Learn about the new farm program, says Ohio State Economist Carl Zulauf, “ACRE is a revenue (price times yield) program, not a price program. More importantly, ACRE does not presume what the market is going to be, it just follows the market. If prices or yields decline dramatically, ACRE provides support given the market conditions we are in at the time.” Read his analysis: aede.osu.edu/people/publications.php?user=zulauf.1

Among the details in the Farm Bill, Zulauf outlines the ACRE commodity program:
1) ACRE is an optional program beginning in 2009, but opting for it is permanent.
2) ACRE provides payments for individual crops, but it is applied to the whole farm.
3) ACRE provides payments, but direct payments are cut by 20%, loan rates by 30%.
4) Farmers must decide if that risk is worth the increased ACRE risk-management plan.
5) ACRE is compared to a put option on revenue, calculated with state price averages.
6) To get an ACRE payment, both farm and state revenue must be under the guarantee.
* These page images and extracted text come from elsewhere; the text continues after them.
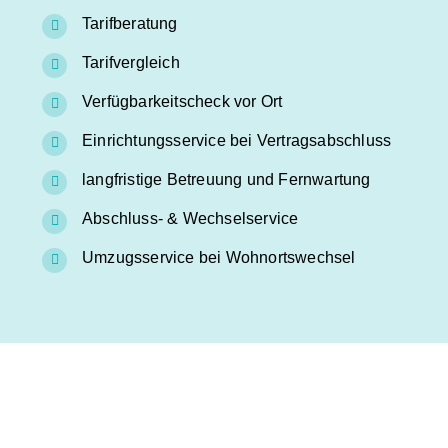
Tarifberatung
Tarifvergleich
Verfügbarkeitscheck vor Ort
Einrichtungsservice bei Vertragsabschluss
langfristige Betreuung und Fernwartung
Abschluss- & Wechselservice
Umzugsservice bei Wohnortswechsel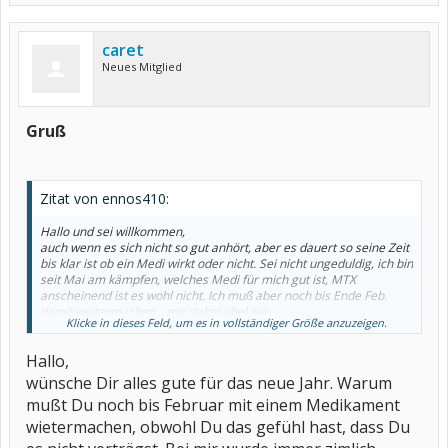
caret
Neues Mitglied
Gruß
Zitat von ennos410:
Hallo und sei willkommen,
auch wenn es sich nicht so gut anhört, aber es dauert so seine Zeit
bis klar ist ob ein Medi wirkt oder nicht. Sei nicht ungeduldig, ich bin
seit Mai am kämpfen, welches Medi für mich gut ist, MTX
anscheinend ist es wohl nicht. Ich muß aber noch bis Ende Feb.
damit weitermachen....mir dabei übel sei...
Klicke in dieses Feld, um es in vollständiger Größe anzuzeigen.
Aber laß Dich nicht von meinem letzten Satz beeindrucken, war eh
nur mal so. Jeder reagiert ja auch anders.
Hallo,
Zu meiner Person: 49, weiblich, CP, Mann, Braunes
Jagdhundi,Vögel(auch den individuellen,..Lach..)Fische.
wünsche Dir alles gute für das neue Jahr. Warum
Dir und Allen die dieses heute noch lesen einen Guten Rutsch und
mußt Du noch bis Februar mit einem Medikament
für das Neue Jahr viel, viel Gesundheit
Gruß ennos410
wietermachen, obwohl Du das gefühl hast, dass Du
Payment scenarios should be studied by producers says Zulauf before making the decision whether to opt for the ACRE program. “If prices continue to go up, then payments under the traditional programs will be greater than under ACRE, because you are giving up 20% of the direct payments. And if prices keep going up, ACRE will never trigger a payment. But, if prices drop substantively, ACRE payments are likely to be larger. ACRE provides you protection in particular to short, steep declines in revenue,” Zulauf says.